Houve um tempo em que filmes, livros e peças, ao retratarem o Holocausto, podiam ser absorvidos com horror e náusea calculados: “Ainda bem que não vivo em tempos de fascismo!”.
Infelizmente, hoje, o sensível leitor de “A Mercadoria Mais Preciosa” terá que ficar apenas com o solavanco seco e irremediável desta fábula que remete, ironicamente, ao conto infantil “O Pequeno Polegar”—tendo, porém, o efeito de tirar o sono de adultos, e não de fazer crianças dormirem.
Essa é a história de uma recém-nascida faminta que, ao ser lançada pela janela de um trem, torna-se “mercadoriazinha” e acaba nos braços de um casal de lenhadores.
A pobre e velha lenhadora, ao agarrar aquela “esmola ofertada pelos deuses”, realiza seu maior sonho tornando-se mãe, e o pobre e velho lenhador, graças ao encantamento pelos primeiros passinhos da bebê-mercadoriazinha, pode finalmente parar de repetir as frases persecutórias e macabras que os “caçadores de sem-coração” incutiram em sua mente.
O conto é terrível, sombrio, triste e extremamente belo (sobretudo se pensarmos na transformação de tamanha dor na mais refinada literatura).
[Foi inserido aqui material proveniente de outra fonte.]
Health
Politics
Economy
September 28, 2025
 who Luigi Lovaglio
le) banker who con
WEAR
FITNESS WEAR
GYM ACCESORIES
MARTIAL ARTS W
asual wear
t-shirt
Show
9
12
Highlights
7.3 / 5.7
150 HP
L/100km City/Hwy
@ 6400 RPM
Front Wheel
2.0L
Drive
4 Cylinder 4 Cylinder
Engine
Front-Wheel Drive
Mas Jean-Claude Grumberg, premiado escritor, dramaturgo e roteirista de cinema (trabalhou com Truffaut e Costa-Gravas), prefere chamar sua narrativa, bastante autobiográfica, como descobriremos ao final, de “um conto de amor”: “Nos dias que se seguiram[…] já não sentiram o peso dos tempos, nem a miséria nem a tristeza de sua condição. O mundo lhes pareceu leve e seguro apesar da guerra, ou
graças a ela…”.
É lá pelas tantas (que são poucas, pois a obra é tão maravilhosa quanto curta) que nos perguntamos aquilo que deveras aguça os jornalistas e angustia os criadores: e o que, afinal, é real?
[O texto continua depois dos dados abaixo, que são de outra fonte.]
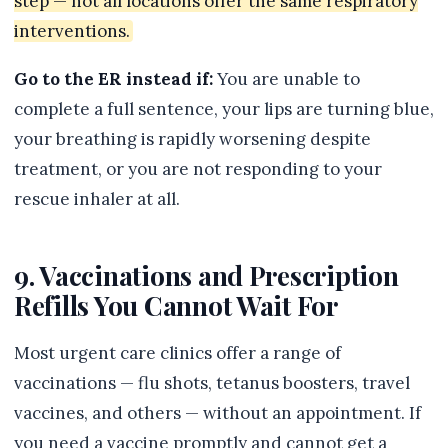
step — not all locations offer the same respiratory
interventions.
Go to the ER instead if:
You are unable to
complete a full sentence, your lips are turning blue,
your breathing is rapidly worsening despite
treatment, or you are not responding to your
rescue inhaler at all.
9. Vaccinations and Prescription
Refills You Cannot Wait For
Most urgent care clinics offer a range of
vaccinations — flu shots, tetanus boosters, travel
vaccines, and others — without an appointment. If
you need a vaccine promptly and cannot get a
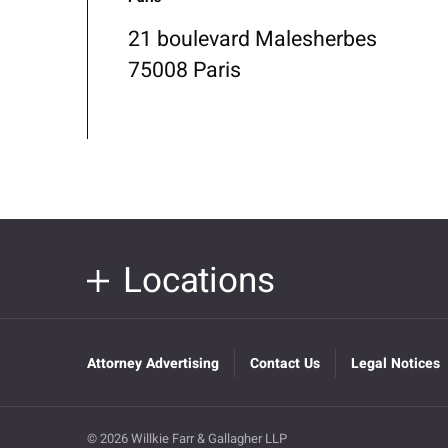
21 boulevard Malesherbes
75008 Paris
Locations
Attorney Advertising
Contact Us
Legal Notices
© 2026 Willkie Farr & Gallagher LLP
O Grumberg diz que “a única verdade verdadeira é que aquela garotinha, que não existia, foi enrolada em um xale de oração, que não existia, e jogada para uma pobre lenhadora sem filhos... que não existia!”. Em outro momento, o escritor também finge duvidar se existiram aqueles trens a deportar milhares de judeus para a morte, os crânios a raspar e os cabelos loiros (os mais procurados!) a vender. Propositalmente, mistura certezas históricas com sonhos e devaneios, dando a única explicação possível para uma escrita genuína: o que importa?
Esse bem poderia ser o enredo dos pais e dos avós do autor, que seguiram nos comboios 45 e 49 para se tornarem “fumaça estrelada”. Mas, ainda segundo Grumberg, a única coisa que merece existir nas histórias, como na vida verdadeira, é “o amor oferecido às crianças, às suas como às dos outros. O amor que faz com que, apesar de tudo o que existe, e de tudo o que não existe, o amor que faz com que a vida continue”.
Leitura rápida e densa, senti a carne do peito sendo refilada em fiapos de ternura. Não fechemos os olhos para a crueldade deste mundo (que ora se recalca, ora retorna com a força de toneladas de lama represada), tampouco para a poesia dos que puderam e ainda podem sobreviver a ela.